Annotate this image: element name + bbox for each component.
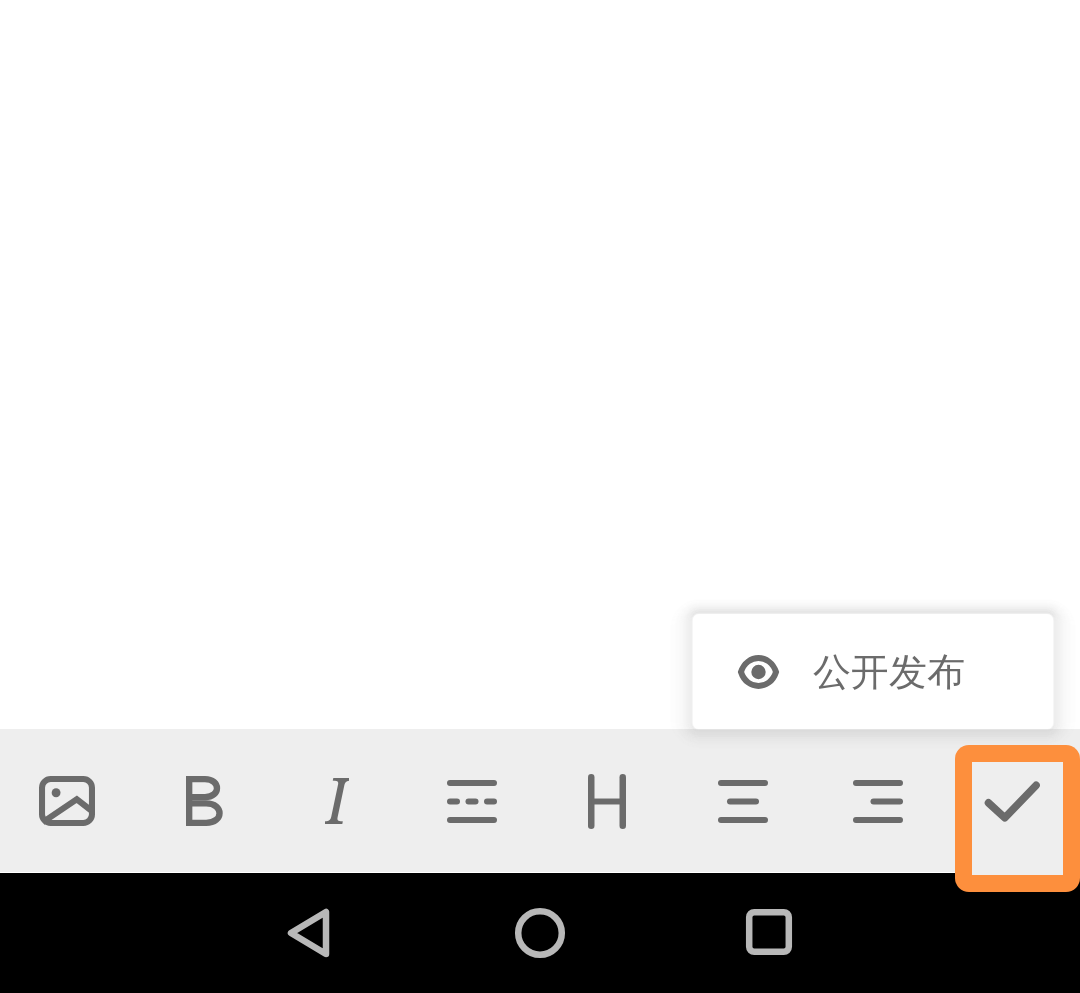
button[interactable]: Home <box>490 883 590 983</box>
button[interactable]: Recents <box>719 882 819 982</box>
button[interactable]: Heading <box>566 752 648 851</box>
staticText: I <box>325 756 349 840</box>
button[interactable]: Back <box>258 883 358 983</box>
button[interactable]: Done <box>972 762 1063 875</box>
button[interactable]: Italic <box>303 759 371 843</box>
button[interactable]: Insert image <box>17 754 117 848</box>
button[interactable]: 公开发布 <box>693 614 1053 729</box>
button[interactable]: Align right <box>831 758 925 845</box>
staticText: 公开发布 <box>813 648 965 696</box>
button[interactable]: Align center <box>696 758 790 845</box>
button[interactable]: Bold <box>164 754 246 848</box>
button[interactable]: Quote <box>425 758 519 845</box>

+++

Exercise prompt. A verbatim copy of all the records, minus the pictures, is the expected answer.

Response to this exercise.
Annotate this image: element name + bbox for each component.
button[interactable]: Home <box>490 883 590 983</box>
button[interactable]: Recents <box>719 882 819 982</box>
button[interactable]: Heading <box>566 752 648 851</box>
staticText: I <box>325 756 349 840</box>
button[interactable]: Back <box>258 883 358 983</box>
button[interactable]: Done <box>972 762 1063 875</box>
button[interactable]: Italic <box>303 759 371 843</box>
button[interactable]: Insert image <box>17 754 117 848</box>
button[interactable]: 公开发布 <box>693 614 1053 729</box>
button[interactable]: Align right <box>831 758 925 845</box>
staticText: 公开发布 <box>813 648 965 696</box>
button[interactable]: Align center <box>696 758 790 845</box>
button[interactable]: Bold <box>164 754 246 848</box>
button[interactable]: Quote <box>425 758 519 845</box>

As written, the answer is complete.